In [12]:
# !pip install --upgrade torch-scatter
# !pip install --upgrade torch-sparse
# !pip install --upgrade torch-cluster
# !pip install --upgrade torch-spline-conv 
# !pip install torch-geometric

![alt text](https://raw.githubusercontent.com/rusty1s/pytorch_geometric/master/docs/source/_static/img/pyg_logo_text.svg?sanitize=true)

# Intorduction

PyTorch Geometric [PyG](https://github.com/rusty1s/pytorch_geometric) is a geometric deep learning (GDN) extension library for PyTorch. In general GDN is used to generalize deep learning for non-Ecludian data. For the most part, CNN doesn't work very good for 3D shapes, point clouds and graph structures. Moreover, many real life datasets are inherently non-ecludian like social communicatin datasets, molecular structures, network traffic . etc ... 

Graph convolutional networks (GCN) come to the rescue to generalize CNNs to work for non-ecludian datasets. The basic architecture is illustrated below 

![alt text](https://tkipf.github.io/graph-convolutional-networks/images/gcn_web.png)

where the input is a graph $G = (V,E)$ represented as 

*   Feature repsentation for each node $N \times D$ where N is the number of nodes in the graph and $D$ is the number of features per node. 
*   A matrix repsentation of the graph in the form $2\times L$ where $L$ is the number of edges in the graph. Each column in the matrix represents an edge between two nodes. 
*  Edge attributes of the form $L \times R$ where R is the number of features per each edge. 

The output is of form $N \times F$ where $F$ is the number of features per each node in the graph. 




In [1]:
import numpy as np
import os.path as osp
import torch
import torch.nn.functional as F
from torch_geometric.nn import SplineConv
from torch_geometric.data import Data
from random import shuffle, randint
import networkx as nx
import matplotlib.pyplot as plt
import random 

# Dataset

We will simulate a spammer vs non-spammer graph network. Given a node which represents a client that can send emails to different node (another client). 

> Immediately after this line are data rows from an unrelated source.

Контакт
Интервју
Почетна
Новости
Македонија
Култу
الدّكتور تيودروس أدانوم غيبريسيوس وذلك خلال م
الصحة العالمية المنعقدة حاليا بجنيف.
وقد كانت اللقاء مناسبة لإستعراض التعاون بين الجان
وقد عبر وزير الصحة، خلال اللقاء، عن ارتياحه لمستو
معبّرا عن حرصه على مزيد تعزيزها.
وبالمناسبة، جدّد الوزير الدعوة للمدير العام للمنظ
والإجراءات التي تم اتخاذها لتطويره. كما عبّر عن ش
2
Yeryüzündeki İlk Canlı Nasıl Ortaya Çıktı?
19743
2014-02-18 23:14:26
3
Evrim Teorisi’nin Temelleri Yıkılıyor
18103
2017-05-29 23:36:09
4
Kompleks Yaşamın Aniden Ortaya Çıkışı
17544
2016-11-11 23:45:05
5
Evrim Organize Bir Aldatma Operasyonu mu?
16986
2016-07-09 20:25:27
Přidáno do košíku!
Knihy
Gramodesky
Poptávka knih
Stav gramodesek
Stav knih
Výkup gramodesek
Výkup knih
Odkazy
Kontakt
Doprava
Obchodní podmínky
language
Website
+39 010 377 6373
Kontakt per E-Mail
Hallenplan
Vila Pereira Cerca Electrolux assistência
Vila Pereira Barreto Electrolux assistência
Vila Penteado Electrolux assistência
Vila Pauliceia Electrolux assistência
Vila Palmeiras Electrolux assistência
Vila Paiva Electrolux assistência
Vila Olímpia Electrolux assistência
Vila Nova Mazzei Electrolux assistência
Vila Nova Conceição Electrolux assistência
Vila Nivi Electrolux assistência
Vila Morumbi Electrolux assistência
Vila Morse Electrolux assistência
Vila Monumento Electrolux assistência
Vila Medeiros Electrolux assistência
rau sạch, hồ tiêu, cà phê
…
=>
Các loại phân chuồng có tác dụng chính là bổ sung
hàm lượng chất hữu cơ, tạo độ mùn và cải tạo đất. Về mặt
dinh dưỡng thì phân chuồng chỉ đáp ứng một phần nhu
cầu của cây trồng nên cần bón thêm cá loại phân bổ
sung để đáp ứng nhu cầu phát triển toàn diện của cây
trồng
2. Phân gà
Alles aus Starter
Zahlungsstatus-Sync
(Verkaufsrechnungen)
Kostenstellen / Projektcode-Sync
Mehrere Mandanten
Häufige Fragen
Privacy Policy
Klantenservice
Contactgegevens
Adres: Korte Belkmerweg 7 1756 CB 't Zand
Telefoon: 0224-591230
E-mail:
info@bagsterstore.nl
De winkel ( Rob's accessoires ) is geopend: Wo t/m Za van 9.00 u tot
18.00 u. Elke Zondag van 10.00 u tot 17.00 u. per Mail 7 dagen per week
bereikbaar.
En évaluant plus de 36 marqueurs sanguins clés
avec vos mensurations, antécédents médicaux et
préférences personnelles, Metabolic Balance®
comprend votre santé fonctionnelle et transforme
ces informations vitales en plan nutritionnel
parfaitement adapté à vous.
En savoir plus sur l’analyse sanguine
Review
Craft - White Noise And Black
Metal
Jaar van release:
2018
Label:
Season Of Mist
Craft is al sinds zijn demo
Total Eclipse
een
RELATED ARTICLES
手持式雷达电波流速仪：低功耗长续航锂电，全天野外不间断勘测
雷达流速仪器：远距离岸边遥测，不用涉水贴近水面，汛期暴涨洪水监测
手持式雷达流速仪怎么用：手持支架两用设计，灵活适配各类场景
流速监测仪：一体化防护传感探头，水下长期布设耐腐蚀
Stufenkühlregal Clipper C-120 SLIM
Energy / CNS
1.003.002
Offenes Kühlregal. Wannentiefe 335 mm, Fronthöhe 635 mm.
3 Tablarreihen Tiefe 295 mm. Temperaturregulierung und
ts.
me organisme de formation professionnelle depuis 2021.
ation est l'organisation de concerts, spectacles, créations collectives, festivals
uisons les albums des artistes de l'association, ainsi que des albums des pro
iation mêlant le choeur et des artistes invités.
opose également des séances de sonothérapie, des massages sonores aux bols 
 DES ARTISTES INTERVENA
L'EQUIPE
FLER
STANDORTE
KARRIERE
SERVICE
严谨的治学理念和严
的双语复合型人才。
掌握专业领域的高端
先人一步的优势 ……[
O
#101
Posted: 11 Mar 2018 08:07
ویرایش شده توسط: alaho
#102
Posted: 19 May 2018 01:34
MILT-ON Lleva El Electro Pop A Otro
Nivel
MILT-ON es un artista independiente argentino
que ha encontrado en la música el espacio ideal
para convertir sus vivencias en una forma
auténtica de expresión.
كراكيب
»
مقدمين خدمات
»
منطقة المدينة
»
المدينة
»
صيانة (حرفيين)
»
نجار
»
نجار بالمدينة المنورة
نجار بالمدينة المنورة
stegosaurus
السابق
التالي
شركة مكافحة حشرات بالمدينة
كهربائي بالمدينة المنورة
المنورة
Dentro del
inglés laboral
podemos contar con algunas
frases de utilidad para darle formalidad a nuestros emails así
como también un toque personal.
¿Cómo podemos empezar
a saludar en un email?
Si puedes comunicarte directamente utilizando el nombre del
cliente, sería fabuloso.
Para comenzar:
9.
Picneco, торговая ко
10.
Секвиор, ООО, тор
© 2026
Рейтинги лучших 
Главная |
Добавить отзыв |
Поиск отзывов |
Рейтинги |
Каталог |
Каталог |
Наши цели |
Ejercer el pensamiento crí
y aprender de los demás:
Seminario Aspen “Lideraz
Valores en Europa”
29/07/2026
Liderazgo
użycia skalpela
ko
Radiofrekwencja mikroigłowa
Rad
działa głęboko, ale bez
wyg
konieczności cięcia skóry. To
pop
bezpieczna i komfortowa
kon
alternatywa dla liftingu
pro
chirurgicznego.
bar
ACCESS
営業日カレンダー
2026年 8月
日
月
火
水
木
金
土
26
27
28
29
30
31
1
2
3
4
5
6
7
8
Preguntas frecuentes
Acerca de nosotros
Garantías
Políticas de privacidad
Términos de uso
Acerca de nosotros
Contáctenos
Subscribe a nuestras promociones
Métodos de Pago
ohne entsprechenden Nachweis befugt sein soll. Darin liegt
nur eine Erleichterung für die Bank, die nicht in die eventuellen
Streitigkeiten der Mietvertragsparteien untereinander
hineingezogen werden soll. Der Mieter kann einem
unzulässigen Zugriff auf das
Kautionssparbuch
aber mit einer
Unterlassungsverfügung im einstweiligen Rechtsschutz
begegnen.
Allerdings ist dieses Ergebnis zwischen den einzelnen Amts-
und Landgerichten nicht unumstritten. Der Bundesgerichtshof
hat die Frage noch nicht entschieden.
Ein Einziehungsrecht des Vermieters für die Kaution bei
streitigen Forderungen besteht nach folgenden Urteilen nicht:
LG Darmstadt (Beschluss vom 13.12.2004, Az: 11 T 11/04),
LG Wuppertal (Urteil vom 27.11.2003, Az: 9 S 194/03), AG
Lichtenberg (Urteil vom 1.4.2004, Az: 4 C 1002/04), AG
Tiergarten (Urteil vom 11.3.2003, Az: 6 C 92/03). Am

Spammers have some similarities 

*   More likely to send lots of emails (more edges)
*   More likely to send lots of data through email (we will represent an edge feature is the number of bytes where the value [0, 1] where 1 represents more bytes sent)
*   Each spammer has an associated trust value which is given by the server. If the node is more likely to be a spammer then the value will be closer to 1. 

Non-spammers have the opposite features. In the next code snippet will try to simulate all of these features through randomization



In [2]:
labels = []
N = 1000 
nodes = range(0, N)
node_features = []
edge_features = []

for node in nodes:
  
  #spammer 
    if random.random() > 0.5:
        #more likely to have many connections with a maximum of 1/5 of the nodes in the graph 
        nb_nbrs = int(random.random() * (N/5))
        #more likely to have sent many bytes
        node_features.append((random.random()+1) / 2.)
        #more likely to have a high trust value 
        edge_features += [(random.random()+2)/3.] * nb_nbrs
        #associate a label 
        labels.append(1)
    
  #non-spammer 
    else:
        #at most connected to 10 nbrs 
        nb_nbrs = int(random.random() * 10 + 1)
        #associate more bytes and random bytes 
        node_features.append(random.random())
        edge_features += [random.random()] * nb_nbrs
        labels.append(0)
  
  #connect to some random nodes 
    nbrs = np.random.choice(nodes, size = nb_nbrs)
    nbrs = nbrs.reshape((1, nb_nbrs))
  
  #add the edges of nbrs 
    node_edges = np.concatenate([np.ones((1, nb_nbrs), dtype = np.int32) * node, nbrs], axis = 0)
  
  #add the overall edges 
    if node == 0:
        edges = node_edges
    else:
        edges = np.concatenate([edges, node_edges], axis = 1)

In [4]:
len(node_features)

1000

In [5]:
len(edge_features)

55324

In [9]:
len(labels)

1000

In [11]:
edges

array([[  0,   0,   0, ..., 999, 999, 999],
       [182,  73, 347, ..., 565, 841, 806]])

Create a data structure 

In [None]:
x = torch.tensor(np.expand_dims(node_features, 1), dtype=torch.float)
y = torch.tensor(labels, dtype=torch.long)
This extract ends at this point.